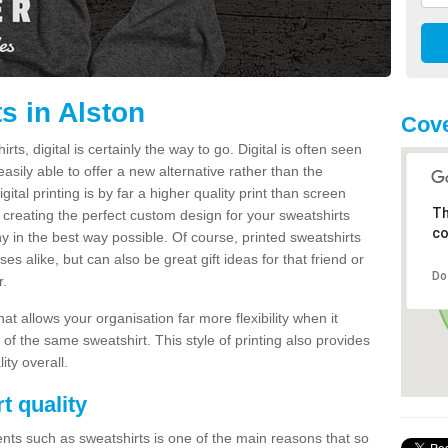
s in Alston
Cove
s, digital is certainly the way to go. Digital is often seen
s easily able to offer a new alternative rather than the
gital printing is by far a higher quality print than screen
Th
 creating the perfect custom design for your sweatshirts
co
y in the best way possible. Of course, printed sweatshirts
s alike, but can also be great gift ideas for that friend or
Do
r.
hat allows your organisation far more flexibility when it
 of the same sweatshirt. This style of printing also provides
ity overall.
t quality
nts such as sweatshirts is one of the main reasons that so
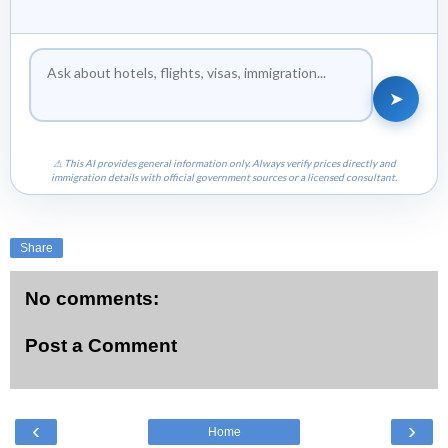
➤
⚠ This AI provides general information only. Always verify prices directly and
immigration details with official government sources or a licensed consultant.
Share
No comments:
Post a Comment
‹
›
Home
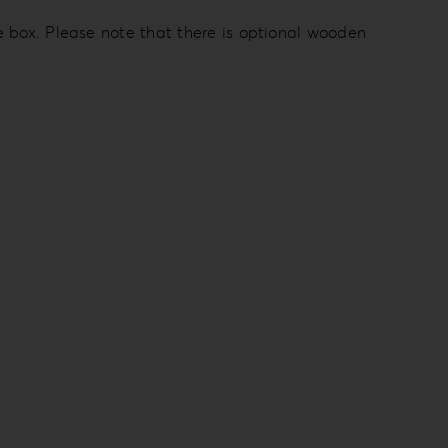
e box. Please note that there is optional wooden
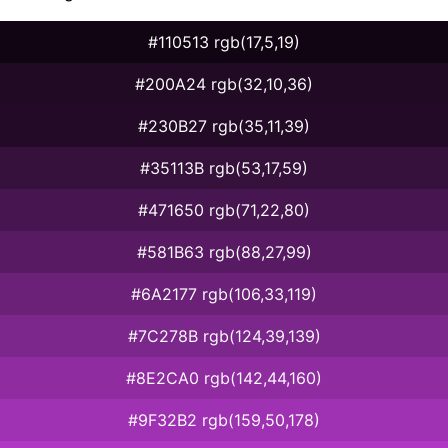
#110513 rgb(17,5,19)
#200A24 rgb(32,10,36)
#230B27 rgb(35,11,39)
#35113B rgb(53,17,59)
#471650 rgb(71,22,80)
#581B63 rgb(88,27,99)
#6A2177 rgb(106,33,119)
#7C278B rgb(124,39,139)
#8E2CA0 rgb(142,44,160)
#9F32B2 rgb(159,50,178)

◆ ◆ ◆ ◆

*WHAT TO DO:* Retype all the data exactly; skip the pictures.

*ANSWER TO THIS EXERCISE:*
s in Alston
Cove
s, digital is certainly the way to go. Digital is often seen
s easily able to offer a new alternative rather than the
gital printing is by far a higher quality print than screen
Th
 creating the perfect custom design for your sweatshirts
co
y in the best way possible. Of course, printed sweatshirts
s alike, but can also be great gift ideas for that friend or
Do
r.
hat allows your organisation far more flexibility when it
 of the same sweatshirt. This style of printing also provides
ity overall.
t quality
nts such as sweatshirts is one of the main reasons that so
➤
⚠ This AI provides general information only. Always verify prices directly and
immigration details with official government sources or a licensed consultant.
Share
No comments:
Post a Comment
‹
›
Home
e box. Please note that there is optional wooden
#110513 rgb(17,5,19)
#200A24 rgb(32,10,36)
#230B27 rgb(35,11,39)
#35113B rgb(53,17,59)
#471650 rgb(71,22,80)
#581B63 rgb(88,27,99)
#6A2177 rgb(106,33,119)
#7C278B rgb(124,39,139)
#8E2CA0 rgb(142,44,160)
#9F32B2 rgb(159,50,178)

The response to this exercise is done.